Jangan hanya bermodal bismillah lalu membuka sekolah. Sekolah Muhammadiyah harus dibangun dengan perencanaan, mutu, inovasi, dan keberlanjutan, katanya.
Fajar juga meminta sekolah Muhammadiyah mampu membaca perubahan zaman, termasuk perkembangan teknologi, generasi digital, serta meningkatnya harapan masyarakat terhadap kualitas layanan pendidikan.
Menurutnya, sekolah Muhammadiyah memiliki modal kuat dalam membangun ekosistem pendidikan yang menggabungkan peran keluarga, sekolah, dan masyarakat.
Ke depan, kecakapan sosial, emosional, dan spiritual akan semakin penting. Sekolah Muhammadiyah punya modalitas kuat untuk membangun ekosistem pembelajaran yang sehat, terutama di era kecerdasan buatan, jelasnya.
Ia menegaskan bahwa sekolah swasta yang dikelola masyarakat, termasuk Muhammadiyah, merupakan mitra strategis pemerintah dalam memperluas akses dan meningkatkan mutu pendidikan nasional.

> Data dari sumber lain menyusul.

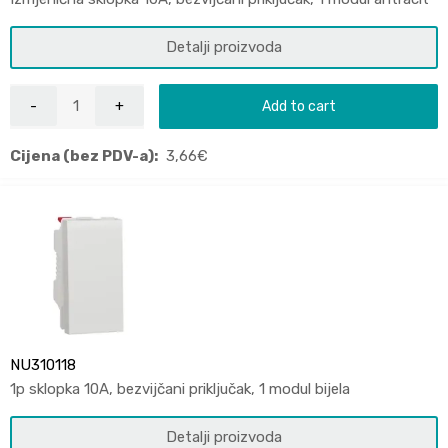
Detalji proizvoda
Add to cart
Cijena (bez PDV-a):
3,66
€
NU310118
1p sklopka 10A, bezvijčani priključak, 1 modul bijela
Detalji proizvoda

Pendidikan nasional tidak bisa dikerjakan pemerintah sendiri. Muhammadiyah adalah salah satu komponen bangsa yang sangat penting dalam mencerdaskan kehidupan bangsa, ujar Fajar.
Sementara itu, Ketua PWM Jawa Barat Ahmad Dahlan menyampaikan bahwa Muhammadiyah sejak awal memang bergerak melalui jalur pendidikan.
Menurutnya, Muhammadiyah merupakan agen pencerahan bangsa yang terus menguatkan nilai keislaman, kebangsaan, dan kemajuan.
Kami mengundang Pak Wamendikdasmen Fajar karena sejak awal Muhammadiyah memang dikenal bergerak di bidang pendidikan. Muhammadiyah adalah agen pencerahan bangsa. Maka kolaborasi untuk keunggulan harus terus kita kuatkan, ujarnya.
Di akhir kegiatan, Fajar berharap Rakorwil tersebut mampu memperkuat konsolidasi Muhammadiyah Jawa Barat dalam membangun pendidikan yang unggul, inovatif, dan berdaya saing.
Orang menghormati Muhammadiyah karena mutu dan layanan. Pelayanan seluas-luasnya tanpa pandang bulu harus terus menjadi ciri khas Muhammadiyah. Dari situlah peran strategis Muhammadiyah akan terus dihormati, pungkas Fajar.
Dalam kegiatan tersebut, Wamendikdasmen Fajar Riza Ul Haq didampingi Kepala Badan Kebijakan Pendidikan Dasar dan Menengah Kemendikdasmen Toni Toharudin, para kepala UPT Kemendikdasmen Jawa Barat, Kepala BBPMP Jawa Barat Komalasari, Kepala BBGTK Jawa Barat Sugito, serta Kepala BBPPMPV BMTI Baharudin.